=== Section Start ===

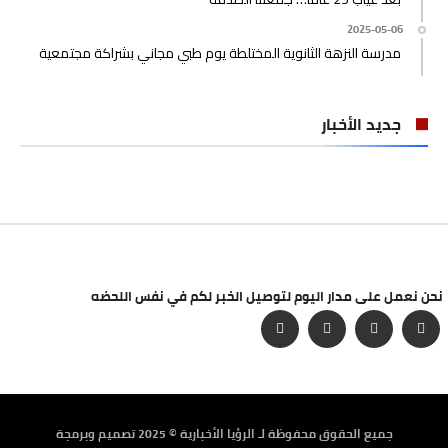
2025-05-06
مدرسة النزهة الثانوية المختلطة يوم طبي مجاني بشراكة مجتمعية
جديد الأخبار
نحن نعمل على مدار اليوم لتوصيل الخبر لكم في نفس اللحضه
جميع الحقوق محفوظة لـ الرؤيا الأخبارية © 2025 تصميم وبرمجة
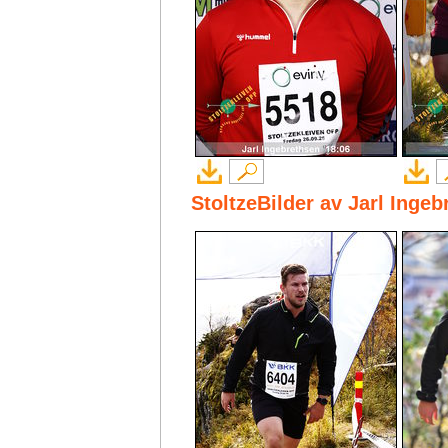
StoltzeBilder av Jarl Inge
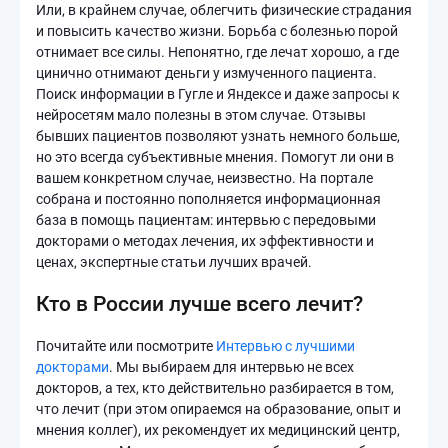
Или, в крайнем случае, облегчить физические страдания
и повысить качество жизни. Борьба с болезнью порой
отнимает все силы. Непонятно, где лечат хорошо, а где
цинично отнимают деньги у измученного пациента.
Поиск информации в Гугле и Яндексе и даже запросы к
нейросетям мало полезны в этом случае. Отзывы
бывших пациентов позволяют узнать немного больше,
но это всегда субъективные мнения. Помогут ли они в
вашем конкретном случае, неизвестно. На портале
собрана и постоянно пополняется информационная
база в помощь пациентам: интервью с передовыми
докторами о методах лечения, их эффективности и
ценах, экспертные статьи лучших врачей.
Кто в России лучше всего лечит?
Почитайте или посмотрите
Интервью с лучшими
докторами
. Мы выбираем для интервью не всех
докторов, а тех, кто действительно разбирается в том,
что лечит (при этом опираемся на образование, опыт и
мнения коллег), их рекомендует их медицинский центр,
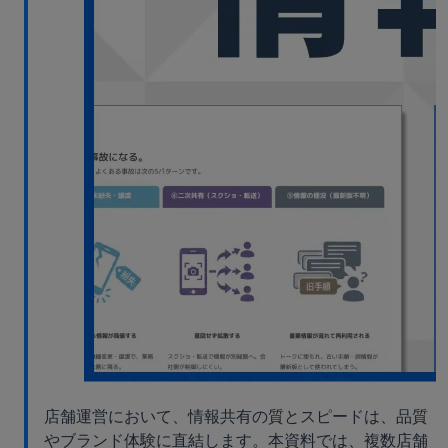
店舗運営において、情報共有の質とスピードは、品質
やブランド体験に直結します。本資料では、複数店舗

=== Section End ===

Everything from the line containing "StoltzeBilder av Jarl Inge" to the last line of the listing above must be reproduced exactly, with no pictures included.

:: Exercise result ::
StoltzeBilder av Jarl Inge
Или, в крайнем случае, облегчить физические страдания
и повысить качество жизни. Борьба с болезнью порой
отнимает все силы. Непонятно, где лечат хорошо, а где
цинично отнимают деньги у измученного пациента.
Поиск информации в Гугле и Яндексе и даже запросы к
нейросетям мало полезны в этом случае. Отзывы
бывших пациентов позволяют узнать немного больше,
но это всегда субъективные мнения. Помогут ли они в
вашем конкретном случае, неизвестно. На портале
собрана и постоянно пополняется информационная
база в помощь пациентам: интервью с передовыми
докторами о методах лечения, их эффективности и
ценах, экспертные статьи лучших врачей.
Кто в России лучше всего лечит?
Почитайте или посмотрите
Интервью с лучшими
докторами
. Мы выбираем для интервью не всех
докторов, а тех, кто действительно разбирается в том,
что лечит (при этом опираемся на образование, опыт и
мнения коллег), их рекомендует их медицинский центр,
店舗運営において、情報共有の質とスピードは、品質
やブランド体験に直結します。本資料では、複数店舗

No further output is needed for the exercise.